Monday, February 04, 2008

Kodak Catching-Up in Pixel Race

Yahoo: Kodak announced its 1.4um pixel sensor generation. KAC-05020 is claimed to be the world’s first 1.4 micron, 5MP device. The sensor uses two new technologies:

  1. High sensitivity color filter pattern which adds panchromatic, or clear, pixels to the RGB pixels already on the sensor. I believe this CFA idea was announce in June.
  2. N-type substrate, so that holes are detected instead of electrons. Probably Kodak is going to discuss this technology in a few days on ISSCC 2008.
    Correction: The substrate is still P-type, but the photodiode is located inside deep N-well, thanks to Albert T. for the info from ISSCC.
The sensitivity is said to be "up to ISO 3200". The sensor supports 720p video at 30 fps.

The KAC-05020 will be demonstrated by Kodak at the GSMA Mobile World Congress held Feb 11 14 in Barcelona, Spain. Samples of the KAC-05020 are scheduled to be available in Q2 2008.

Kodak was late with its 2.2um pixels. So it probably decided to forgo 1.75um pixel generation and jump directly to 1.4um.
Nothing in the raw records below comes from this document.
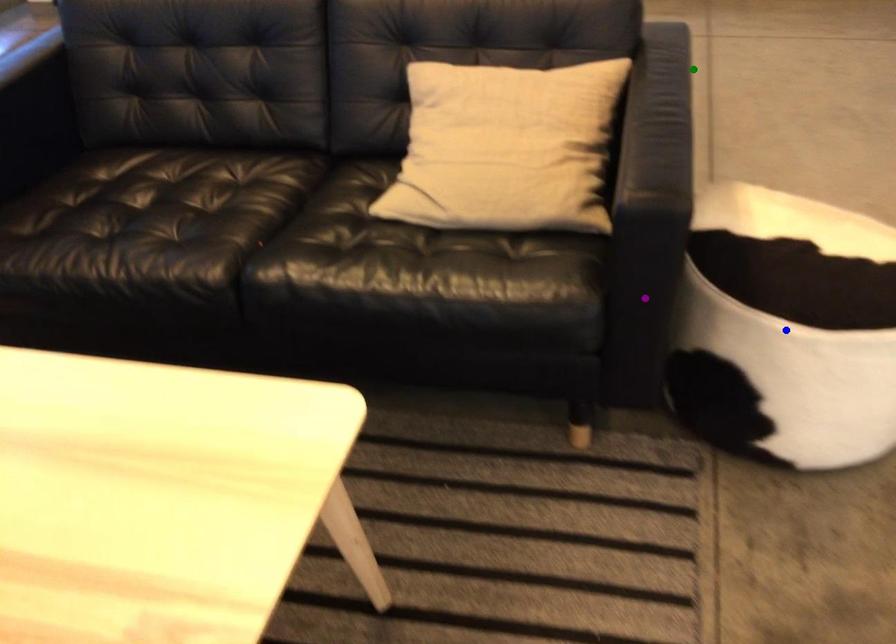 Looking at this image, order these from nearest to farthest:
blue point | purple point | green point

1. purple point
2. blue point
3. green point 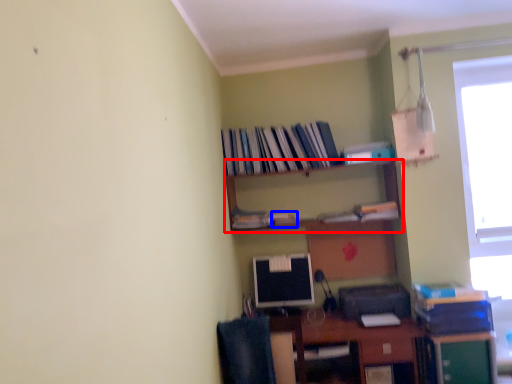 Question: Among these objects, which one is nearest to the camera, shelf (highlighted by a red box) or book (highlighted by a blue box)?

Choices:
 (A) shelf
 (B) book

Answer: (A)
Micron, Samsung and ST Micro already presented 1.4um sensors, so Kodak plays a catch-up game here.

Update Feb. 5: AP reports that the new sensor will be sold for around $5 each in quantities of 1 million or more.
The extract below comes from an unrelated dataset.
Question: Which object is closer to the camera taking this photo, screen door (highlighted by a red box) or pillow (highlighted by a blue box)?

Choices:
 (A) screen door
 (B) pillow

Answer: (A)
  1. Yesterday Kodak presented the new sensor technology at ISSCC. It is an imager that indeed detects holes in stead of electrons, but it is still made on p-type substrates and the pixels are located in an n-well. Interesting improvements are shown for dark current, cross-talk and quantum efficiency.

    Albert T.

  2. Thank you for the information. I have not seen Kodak presentation yet. What is the depth of this N-well?

  3. Please check your text : it still says n-type substrate, it should be p-type substrate. The n-well seems to be the "normal" n-well of the standard TSMC process. I guess it should have a depth of 1.5 ... 2.0 um, although the exact number was not disclosed.

    Albert T.

  4. Albert, thank you for the correction. I fixed the typo in the post. If the N-well is 1.5-2um deep indeed, it's not "standard" digital Nwell, it is closer to deep Nwell used in mixed-signal processes.

    It look like Kodak decided to sacrifice red QE to reduce color crosstalk - quite a common move in modern small pixels designs, albeit with Nwell twist.